Internship at ABACUS digital Part 1: Feature Flag with GrowthBook
During my internship as a Software Engineer at ABACUS digital, I had the opportunity to work on a fascinating project that involved utilizing GrowthBook for feature flagging and addressing scalability challenges with k6 load testing. In this medium blog, I will share my learnings and experiences while working on this project, along with the solutions we implemented :)
GrowthBook : Empowering Feature Flagging
GrowthBook is a powerful tool that enables feature flagging, allowing developers to control the release of features to different user groups and being used as a circuit breaker to prevent unexpected behavior. It offers a self-hosting option through Docker Compose, which simplifies the deployment process.
GrowthBook also provides a tools for A/B testing experimentation which you can defines your own existing data and metrics. In this project, we will mainly focus on feature flagging feature.
Understanding the GrowthBook Container
// Example JSON response from Express.js API
{
"status": 200,
"features": {
"feat1": {
"defaultValue": false
},
"feat2": {
"defaultValue": "red"
}
},
"dateUpdated": "2023-07-03T03:48:35.354Z"
}
GrowthBook consists of a NextJS front-end UI interaction, an ExpressJS API to retrieve JSON data that indicated the status of each features in different environments, and a Python stats engine. Everything is bundled together in a single Docker Image.
Load Testing with k6
import http from "k6/http";
import { sleep } from "k6";
export let options = {
stages: [
{ duration: "1m", target: 10000 }, // traffic ramp-up from 1 to 10000 users over 1 minute.

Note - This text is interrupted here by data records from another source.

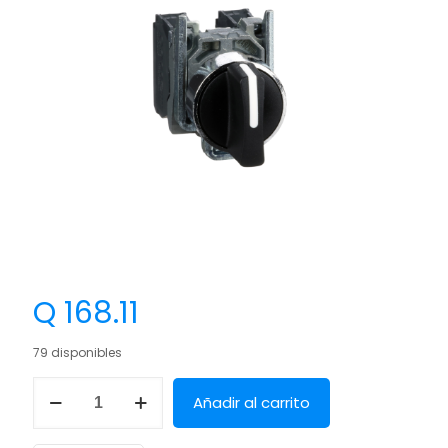
Q
168.11
79 disponibles
Añadir al carrito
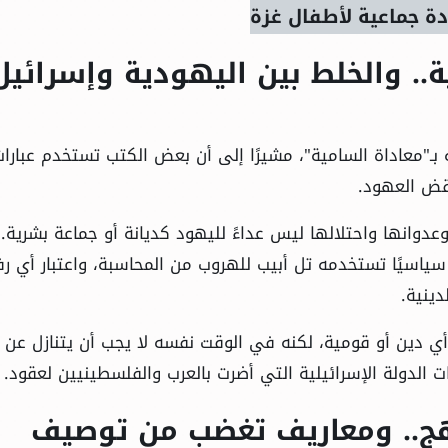
دة جماعية لأطفال غزة
.. والخلط بين اليهودية وإسرائيل
ه بـ"معاداة السامية"، مشيرًا إلى أن بعض الكتب تستخدم عبارا
قض العهود.
عدوانها واحتلالها ليس عداءً لليهود كديانة أو جماعة بشرية.
 سياسيًا تستخدمه تل أبيب للهروب من المحاسبة، واعتبار أي 
دينية.
ي دين أو قومية، لكنه في الوقت نفسه لا يجب أن يتنازل عن 
الدولة الإسرائيلية التي أضرت بالعرب والفلسطينيين لعقود.
اهج.. ومعاريف تغضب من توصيف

{ duration: "5m", target: 10000 }, // stay at 10000 users for 5 minutes
{ duration: "1m", target: 0 }, // ramp-down to 0 user
],
};
export default function () {
http.get("http://localhost:3100/api/features/sdk-s5ve4yOConiHuLxD");
sleep(1);
}
However, during load testing to retrieve JSON data with the k6 tool in our local environment, we discovered that the system couldn’t handle a large number of requests efficiently. This posed a challenge for scaling the application.
Webhook and Amazon S3 Solution
To overcome the scalability challenge, we decided to implement a Webhook approach available in GrowthBook. We utilized Webhook to listen for events such as feature.created, feature.updated and feature.deleted to trigger an API call to custom Express.js server.

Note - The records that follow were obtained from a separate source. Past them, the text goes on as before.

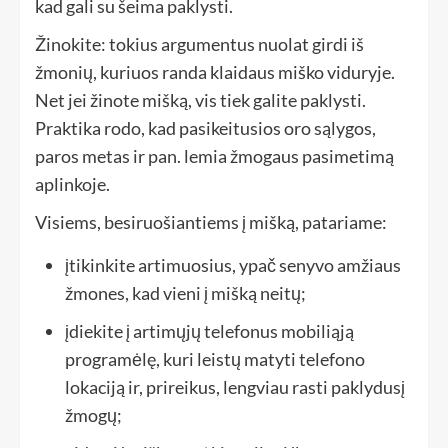
kad gali su šeima paklysti.
Žinokite: tokius argumentus nuolat girdi iš
žmonių, kuriuos randa klaidaus miško viduryje.
Net jei žinote mišką, vis tiek galite paklysti.
Praktika rodo, kad pasikeitusios oro sąlygos,
paros metas ir pan. lemia žmogaus pasimetimą
aplinkoje.
Visiems, besiruošiantiems į mišką, patariame:
įtikinkite artimuosius, ypač senyvo amžiaus
žmones, kad vieni į mišką neitų;
įdiekite į artimųjų telefonus mobiliąją
programėlę, kuri leistų matyti telefono
lokaciją ir, prireikus, lengviau rasti paklydusį
žmogų;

Then, Express.js server will receive a latest feature information and write updated JSON data to Amazon S3 bucket.
By leveraging Webhook and storing feature data in Amazon S3, we eliminated the need for frequent API calls and improved the overall efficiency.
Conclusion
Working with GrowthBook for feature flagging and finding scalable solutions was a significant learning experience. Moreover, the chance to engage in load testing and leverage Amazon S3 for storage not only expanded my knowledge but also provided practical insights into efficient system performance.
I am grateful for the opportunity to contribute to this project and to work with such innovative technologies.